Siang Hong-houw berseru dan ia lalu menggandeng Kaisar, cepat-cepat dilarikan masuk ke dalam. Ciang Sun mengamuk. Akan tetapi, yang mengeroyoknya adalah para pengawal dalam yang rata-rata memiliki kepandaian tinggi, bahkan di antara mereka terdapat pula panglima-panglima yang menjadi jagoan istana, maka dalam waktu singkat saja dia telah roboh dan tewas! Cepat para pengawal menyingkirkan mayatnya, juga menyingkirkan kepala Mo Si Lim, dan ada yang menyimpan peti hitam kecil untuk kelak disampaikan kepada Siang Hong-houw.

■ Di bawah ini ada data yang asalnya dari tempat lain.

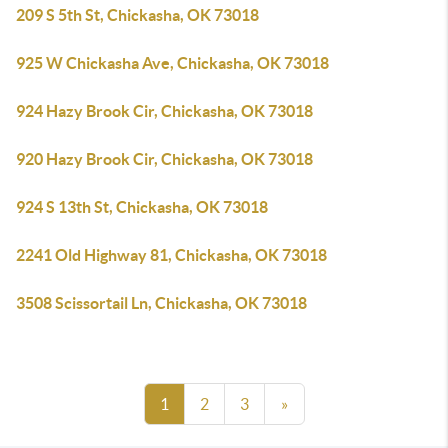
209 S 5th St, Chickasha, OK 73018
925 W Chickasha Ave, Chickasha, OK 73018
924 Hazy Brook Cir, Chickasha, OK 73018
920 Hazy Brook Cir, Chickasha, OK 73018
924 S 13th St, Chickasha, OK 73018
2241 Old Highway 81, Chickasha, OK 73018
3508 Scissortail Ln, Chickasha, OK 73018
1
2
3
»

Tentu saja peristiwa itu menggagalkan rencana orang-orang Thian-li-pang untuk membunuh Kaisar, bahkan menggagalkan pula usaha mereka mendapatkan sumbangan dari Siang Hong-houw. Dan di lain pihak, Puteri Harum berjasa besar dan Kaisar semakin percaya kepadanya. Namun, peristiwa itu pun diam-diam membuat Siang Hong-houw menjadi bersedih sekali. Bukan saja bersedih karena kehilangan pembantunya yang setia, Muslim, akan tetapi juga bersedih karena ia terpaksa harus melakukan dua hal yang bertentangan dan meresahkan batinnya sendiri. Di satu pihak, ia mendukung Thian-li-pang yang ia tahu merupakan perkumpulan para patriot yang hendak mengusir penjajah Mancu, bangsa yang juga telah membasmi suku bangsanya sendiri, bahkan yang telah membunuh ayahnya dan suaminya.

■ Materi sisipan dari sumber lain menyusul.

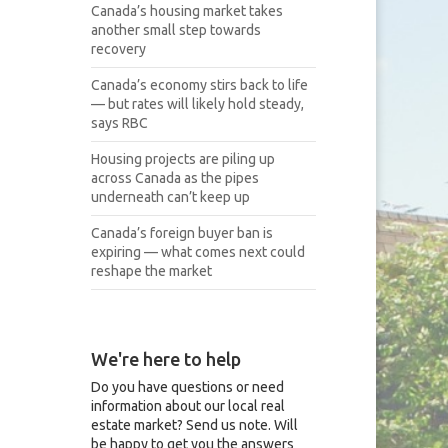
Canada’s housing market takes
another small step towards
recovery
Canada’s economy stirs back to life
— but rates will likely hold steady,
says RBC
Housing projects are piling up
across Canada as the pipes
underneath can’t keep up
Canada’s foreign buyer ban is
expiring — what comes next could
reshape the market
We're here to help
Do you have questions or need
information about our local real
estate market? Send us note. Will
be happy to get you the answers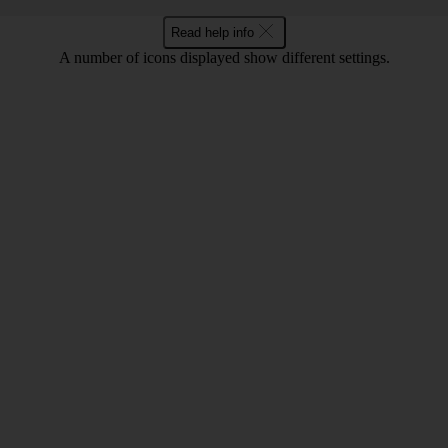
Read help info
A number of icons displayed show different settings.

Akan tetapi di lain pihak, ia bersetia kepada Kaisar Kian Liong yang telah menjadi suaminya dan yang secara pribadi bersikap amat baik dan penuh kasih sayang kepadanya. Peristiwa ini demikian mengguncang hati Sang Puteri sehingga semenjak terjadinya peristiwa itu, ia tidak pernah sehat lagi, sakit-sakitan. Ia hidup dengan batin merana sampai kurang lebih delapan tahun dan dalam tahun 1788 meninggal dunia karena penyakit akibat penderitaan batin ini, dalam usia yang belum tua benar. Demikianlah keadaan kota raja dan istana Kaisar Kian Liong pada waktu itu. Dalam usia tuanya, Kian Liong mengalami kemunduran dalam pemerintahannya dan pemberontakan-pemberontakan timbul di daerah-daerah perbatasan. Biarpun demikian, dia merupakan satu di antara kaisar-kaisar di Cina yang paling lama memegang tampuk kerajaan, yaitu selama enam puluh tahun (1736-1796).

"Alangkah indahnya pemandangan alam di pegunungan ini, Yo Han!"

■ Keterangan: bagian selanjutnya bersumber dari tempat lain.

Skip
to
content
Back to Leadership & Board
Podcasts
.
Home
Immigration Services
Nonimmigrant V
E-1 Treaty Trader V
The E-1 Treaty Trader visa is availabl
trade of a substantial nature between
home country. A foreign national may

Seru Gangga Dewi. Yo Han yang berhenti melangkah pula, memandang kepada wanita itu. Seorang wanita yang nampak gagah berdiri dengan perkasa, cantik dan agung, wajah berseri dan kedua pipi kemerahan tanda sehat. Angin pegunu-ngan bersilir mempermainkan rambut halus yang terlepas dari ikatan dan bermain di depan dahi. Mulut wanita itu tersenyum cerah dan pandang matanya membelai tamasya alam yang terbentang luas di depan mereka, di bawah sana. Seperti telah diceritakan di bagian depan, Yo Han diselamatkan dari tangan Ang I Moli oleh Gangga Dewi,

Dan kini Yo Han melakukan perjalanan bersama Gangga Dewi, membantu wanita Bhutan ini untuk mencari Suma Ciang Bun karena Yo Han merasa yakin bahwa Suma Ciang Bun akan dapat memberitahu kepada Gangga Dewi di mana ayah wanita itu berada. Yo Han ikut melayangkan pandang matanya ke bawah sana. Bagaikan sebuah lukisan mujijat, tamasya alam itu terbentang luas di depan kakinya. Seperti dilukis dengan indahnya lereng bukit itu. Memang indah sekali, akan tetapi Yo Han merasa heran mengapa Gangga Dewi begitu kagum melihat keindahan alam itu. Bagi dia, dimana-mana terdapat keindahan alam itu, biarpun berbeda-beda keadaannya, namun dia selalu menemukan keindahan dimana pun, seperti melihat seribu macam bunga, bentuk dan warnanya berbeda-beda, namun setiap tangkai bunga mengandung keindahan agung!

"Aku sudah mendengar bahwa Pegunungan Tapa-san memiliki tamasya alam yang amat indah. Baru sekarang aku menyaksikan kebenaran berita itu. Betapa bahagianya Suma Ciang Bun itu hidup di tempat yang memiliki lingkungan seindah ini."